I think the question is applicable to more than just engineers. Our economy is a paperclip maximizer of sorts - in the sense that its maximization target is far removed from the target of building the best possible world that we can imagine building. And the costs and risks are running away from us. How far removed is it? Seeing how we're "slowly" but surely killing the biosphere I think paperclip maximizer is not a bad analogy.
> I think the question is applicable to more than just engineers. Our economy is a paperclip maximizer of sorts - in the sense that its maximization target is far removed from the target of building the best possible world that we can imagine building.
My impression was that the maximization target is the building of the best possible world that can be imagined _for the owners of capital, in proportion_.
A farm in any time period is built to maximize the success, convenience, and happiness of the humans who own and operate the farm, right? Not the happiness or convenience of the chickens or pigs.
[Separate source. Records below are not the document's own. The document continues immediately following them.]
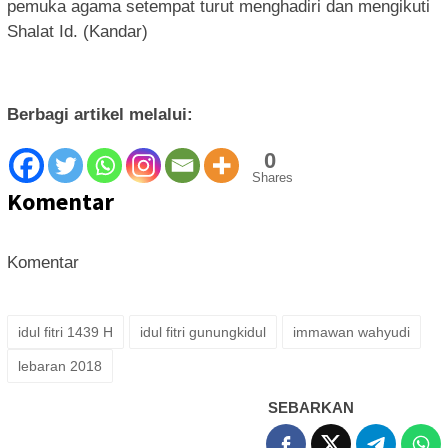
pemuka agama setempat turut menghadiri dan mengikuti
Shalat Id. (Kandar)
Berbagi artikel melalui:
0
Shares
Komentar
Komentar
idul fitri 1439 H
idul fitri gunungkidul
immawan wahyudi
lebaran 2018
SEBARKAN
If making the livestock happier and better fed helps the farm's goals, it will be done, and if not, not.
This frame of reference helps explain a lot more about the world than imagining that anyone with any relevance actually cares about the world being good for most of the people in it. Most of us are just livestock, a means to an end for the proprietors.
Irrelevant. Many who have read Marx (and peers like Ricardo, Smith) would agree his description of the problem was a lot better than his guess at a possible solution, and that's okay. Considering Marx was describing a very new phenomenon, it's not surprising the first attempt to guess at a solution turned out hare-brained. The detailed description of the problem still is very valuable and shockingly apt today. And now we have a lot more data.
Don't comment on Marx if all you know is "lol communism didn't work in russia". That's a borderline non sequitur that just reveals you don't know what Marx said at all. It's like British people meeting Mormons and saying "Oh you're a real mormon? What like from South Park?" You don't have to read Marx in the original, just spend half an hour on a Wikipedia or cliffsnotes summary at least beforehand. Maybe do the same for Smith and Ricardo, too, so you can have a good overview.
A nitpick about country names, really? These are really low-effort comments. And you keep trying to derail the conversation back to communism even though you're the only one fascinated by it here.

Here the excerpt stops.